=== Source information ===

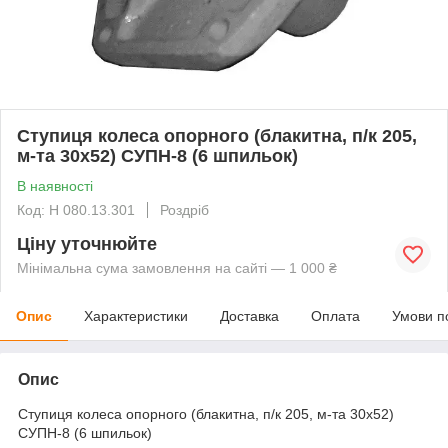
Ступиця колеса опорного (блакитна, п/к 205,
м-та 30х52) СУПН-8 (6 шпильок)
В наявності
Код: Н 080.13.301
Роздріб
Ціну уточнюйте
Мінімальна сума замовлення на сайті — 1 000 ₴
Опис
Характеристики
Доставка
Оплата
Умови п
Опис
Ступиця колеса опорного (блакитна, п/к 205, м-та 30х52)
СУПН-8 (6 шпильок)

===

Pull every line with the string "опорного" from the data above.

Ступиця колеса опорного (блакитна, п/к 205,
Ступиця колеса опорного (блакитна, п/к 205, м-та 30х52)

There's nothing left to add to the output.